Alright, our first question comes from Shankar, who asks, "How do I avoid burnout due to deep work?" He elaborates, "It is clear to me that time blocking and deep work are useful for my career advancement, but I have found that constantly forcing myself to do hard things leads to burnout.

Instead, following my gut and working from list, as David Allen suggests, seems to be healthier. How would you advise one should avoid burnout while working with time blocking and deep work?" Well, Shankar, if you're burning out, I would say do less work as opposed to making the work you do less effective.

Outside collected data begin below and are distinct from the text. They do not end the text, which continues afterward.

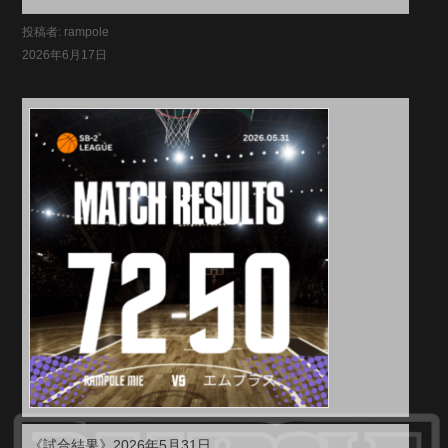
投稿者: rampole
2026年6月17日
《試合結果》2026年5月31日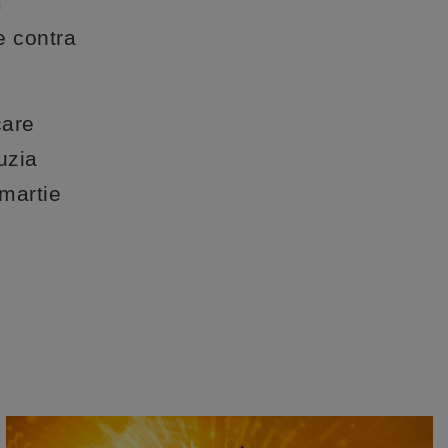
m
e contra
care
uzia
martie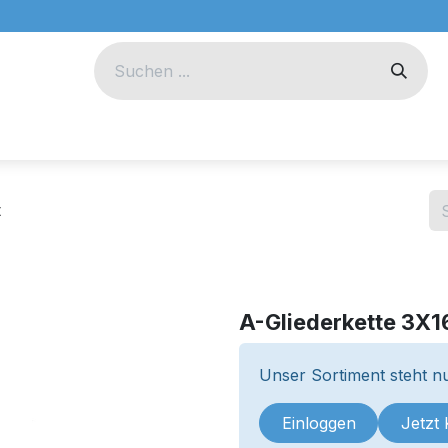
eug
Technik
Unternehmen
t
A-Gliederkette 3X16
Unser Sortiment steht nu
Einloggen
Jetzt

This is one of the key ideas in my still developing philosophy of slow productivity, which is focusing on less things but doing those things better is almost always the right formula, almost always the right formula for producing the best quality work, but also the right formula for keeping your working life as sustainable as possible.

So it is really intense. When you're time blocking, it's intense. People are going to wonder, "Why did you not respond to my text messages? How do you not know about what's going on in the world?" Because you're locked in doing one thing after another. You know what you're supposed to be doing, and that's what you do whether you feel like it or not.

When you're doing deep work, no distraction, no context shift, full concentration on the thing I'm doing, you're going to produce much better work, but it is draining. There's only so much of this you can do. So do less. Put breaks into your time block schedule. End your day earlier.

Pull back on the number of projects that you're giving intense deep work to. I think that's going to be the right formula, right? As opposed to saying, "Let me just stop tracking so carefully what I'm doing." As opposed to saying, "Let me just sort of think what do I want to do next and move from inboxes back over to random to-do list." That's going to give you a pleasing sense of generic busyness.

Urgent stuff will probably get taken care of. Big stuff will happen slower, not as well. I say do the work right and then figure out what the right amount of work is. That's going to be the better formula.